Keith Olbermann is a type of political commentator who relies upon viciousness as his stock in trade. Matthews has followed the liberal political bent on MSNBC, sacrificing what used to be a fairly balanced show, one I used to watch almost every night. Harold Fineman and Jonathon Alter have followed his lead.

I stand by my remarks about the various newspapers and I think it is instructive that while the Times is in deep trouble, Investors Business Daily and the WSJ are not.

Robert Gibbs babbles. He does. Really. That's not vicious.

I've enjoyed reading your posts on various topics. You have a balanced and informed point of view, but please bear in mind that provocative doesn't always cross the line into viciousness. I really try not to.

nellewrites 6 pts

consider your pov, but the nastiness in there is bound to call the troops in to a flaming. Can we ratchet that down to politics and not viciousness? 

llhaesa ( http://llhaesa.org/ )

Norma156 5 pts

You're right, Dana. It's not Laura's style to personally attack even the most egregious nitwit of which Meghan McCain is an particularly egregious example.

She heads the list of people I wish would shut up. They include Barney Frank--Investors Business Daily got it exactly right. We do want the people who created this mess to go to jail, beginning with Barney Frank closely followed by Chris Dodd. I am truly sick of mealy mouthed piety from these two.

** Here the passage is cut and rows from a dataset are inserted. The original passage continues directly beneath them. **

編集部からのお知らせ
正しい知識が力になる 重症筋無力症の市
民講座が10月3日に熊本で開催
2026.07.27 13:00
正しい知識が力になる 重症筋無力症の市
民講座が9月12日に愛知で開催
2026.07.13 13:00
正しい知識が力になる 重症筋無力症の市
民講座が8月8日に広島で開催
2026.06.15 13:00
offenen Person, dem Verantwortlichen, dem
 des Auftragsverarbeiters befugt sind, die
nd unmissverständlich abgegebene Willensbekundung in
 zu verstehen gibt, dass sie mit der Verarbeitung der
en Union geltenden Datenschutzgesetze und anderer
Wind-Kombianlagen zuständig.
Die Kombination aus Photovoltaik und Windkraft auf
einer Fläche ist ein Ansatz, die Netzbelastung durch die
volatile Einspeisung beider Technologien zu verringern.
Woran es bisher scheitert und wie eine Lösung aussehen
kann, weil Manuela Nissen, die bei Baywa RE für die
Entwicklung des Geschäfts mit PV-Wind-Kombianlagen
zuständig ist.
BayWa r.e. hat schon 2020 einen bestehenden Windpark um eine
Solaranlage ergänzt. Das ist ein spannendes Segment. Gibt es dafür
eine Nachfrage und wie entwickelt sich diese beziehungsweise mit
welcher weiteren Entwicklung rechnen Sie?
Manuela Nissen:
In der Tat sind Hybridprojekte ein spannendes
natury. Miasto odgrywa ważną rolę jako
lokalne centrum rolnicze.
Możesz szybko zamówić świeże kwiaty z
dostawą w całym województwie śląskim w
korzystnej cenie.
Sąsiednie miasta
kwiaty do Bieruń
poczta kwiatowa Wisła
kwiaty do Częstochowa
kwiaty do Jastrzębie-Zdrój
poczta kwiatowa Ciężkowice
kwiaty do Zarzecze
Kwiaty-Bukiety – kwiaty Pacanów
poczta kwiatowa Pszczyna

Other people I wish would shut up include that truly dreadful man Keith Olbermann. Youtube has some hilarious tapes of John Gibson on the subject of Keith as"bathtub" boy. Chris Matthews should take a breather and I am a little tired of Jonathan Alter and Howard Fineman.

People who should keep talking and writing include you, Ann Coulter, Rush Limbaugh and Sean Hannity. Investors Business Daily and the Wall Street Journal's editorial pages are rich and reliable information sources...although in fairness the NYT can still produce a good in-depth article on SoHo decorators.

White House spokesman Robert Gibbs should definitely keep babbling. I loved his "house on fire" analogy. It didn't make sense...had no relevancy...and he kept repeating it.  Babble on, buddy. Sooner or later people will see through you and the destructive nonsense this administration has foisted on a troubled country.

nellewrites 6 pts

I disagree.

First off, who is to say whether Meghan has staying power, and who actually wishes to evaluate her intelligence, political savvy, etc from her nascent foray into political discourse?

Quite frankly, Meghan is on to something. I will not say she is right, because in choosing where we are in the range of political ideology, there really is no right and wrong, just differences. Right and wrong can hypothetically spring up in specifics, not in overall slotting.

I've been around a while. Eisenhower was in his first term, 22 months in, when I was born. I've watched JFK and every president since, with interest. Nixon and Ford and Carter and Clinton... are damn close in overall placement on the ideological spectrum (setting aside doings and misdoings, and measuring this as of when they served.)

So too was Nelson Rockefeller, and with Nixon and Ford, were prominent 70s Republicans.

While you may claim conservatism is the root of the party, conservatism is not static, it is fluid, no different in that regard than liberalism.

There is an ebb and flow to where either party is on this spectrum at any given time. If a party moves too far left or right, they inevitably get called back to the centre by the electorate. Now I am left of most, and I recognise for Democrats to succeed, they need to hold that middle ground.

Now the middle shifts as well, somewhat, depending on overall conditions, and in bad economic conditions, expect that shift to be <---------- that way.

Right now, in our current conditions, if the right wishes to hold tight to the ideology of the right of the last three decades, expect a Democratic run akin to 1933 to 1953. If the right recognises who plays well in America right now, it will move toward Christine Whitman, and then the party again becomes a player.

If it does not, it will be a long time before the right goes far in national elections. I fully expect the left to lose seats in 2010, but not enough to lose control. And it will waver in that strong to midland range for quite a while - unless the right... moves left.